A tool for assisting in the forensic investigation of cyber-security incidents

Abstract

The exponential growth of networking capabilities including the Internet of Things (IoT), has led to an outburst of cyberattacks. Many well-documented cyber-attacks have targeted critical energy infrastructures as well as any kind of cloud-based IT platforms. Early examination of critical systems’ vulnerabilities, as well as previous cyber-security incidents, are of utmost importance to prevent new ones. A thorough investigation to examine the context of the cyber-security breach can reveal facts about the source of the attack, the profile of the attacker, the resources, and the skills required and can further reveal mitigations for preventing the attack from re-appearing in the future. To safeguard critical energy infrastructures, many forensic approaches have been developed to collect, analyze, and digitalize evidence assisting in the in-depth investigation of an incident.
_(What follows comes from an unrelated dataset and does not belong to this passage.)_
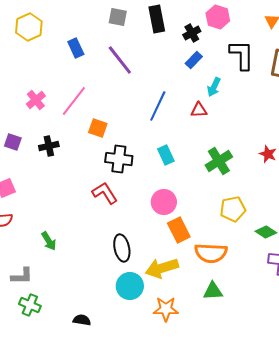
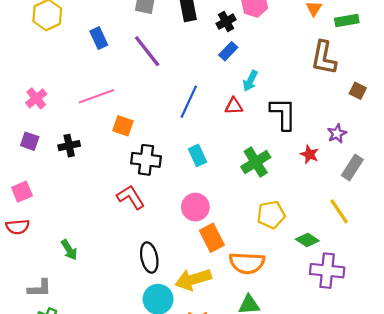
black L-shape: (242, 55) -> (283, 114), moved
pink cross: (36, 100) -> (36, 98), moved
pink line: (74, 101) -> (97, 96), turned 32

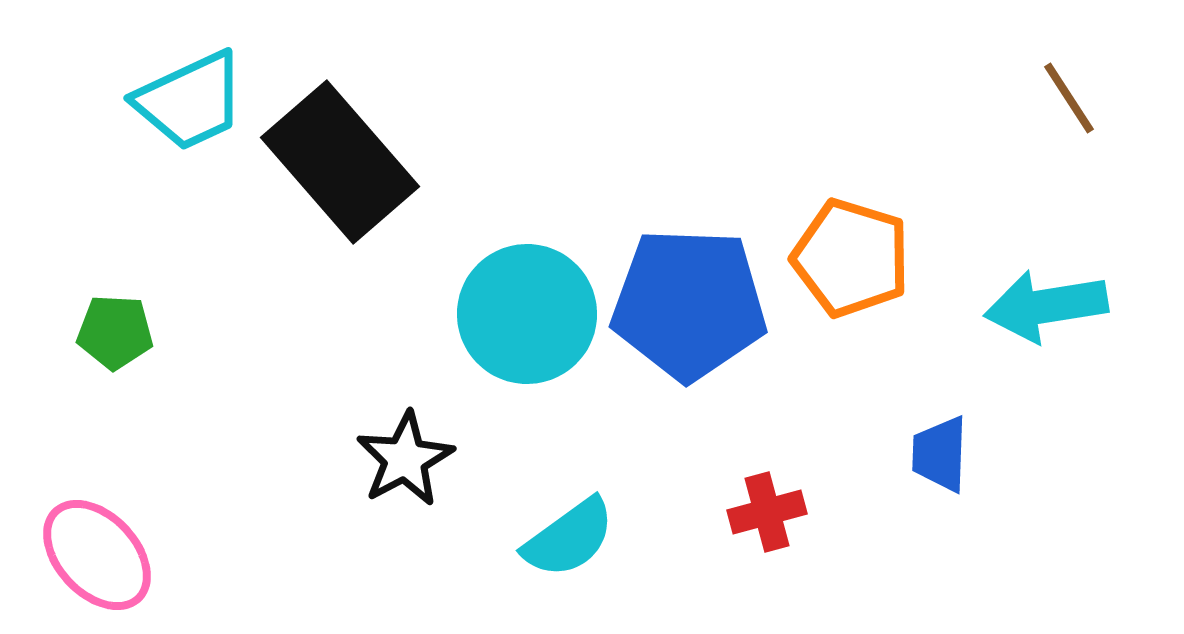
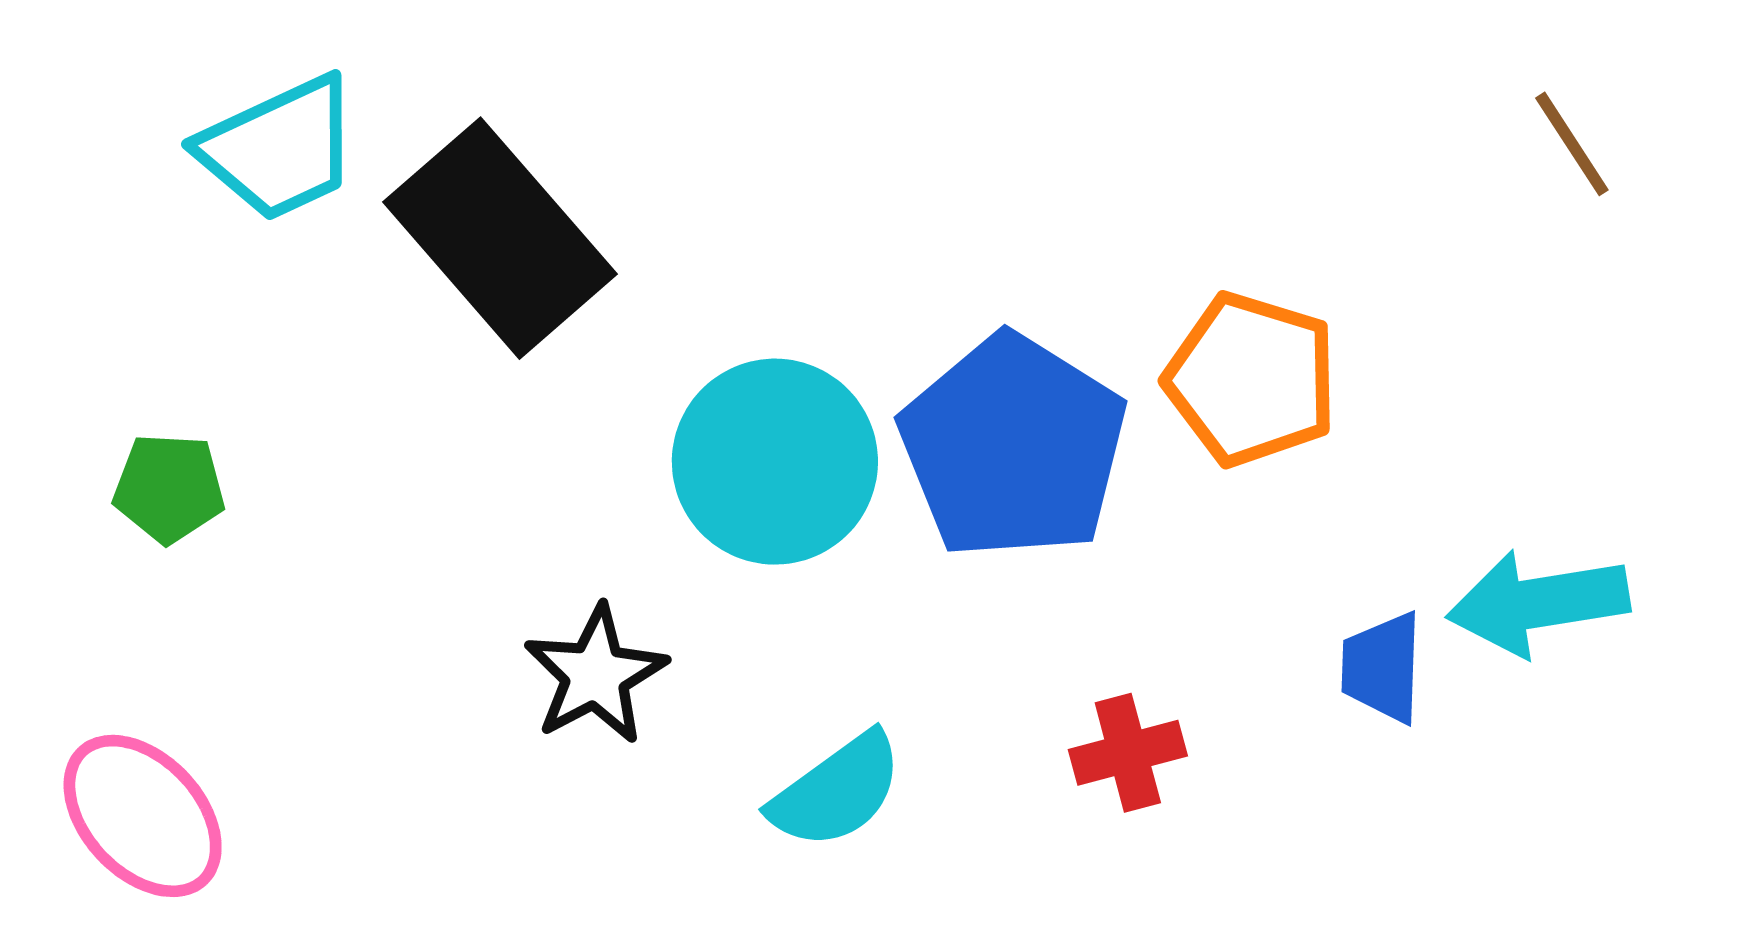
blue pentagon: (689, 304) -> (1013, 447), turned 30
cyan arrow: (1046, 306) -> (1538, 603), moved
However, up to now, the many open-source vulnerability data sources which have been developed to provide valuable information for a cyber-attack are yet to be employed to assist in forensic investigation. This paper introduces the Automated Forensic Tool, a platform that employs machine learning algorithms to combine different vulnerability data sources for facilitating the forensic procedure while minimizing the time and effort needed. A use case is also demonstrated that displays how the tool can be used towards assisting the forensic investigation of cyber-security incidents on an energy infrastructure, but the tool can also be applied to other critical energy and IT infrastructures with minor adaptations.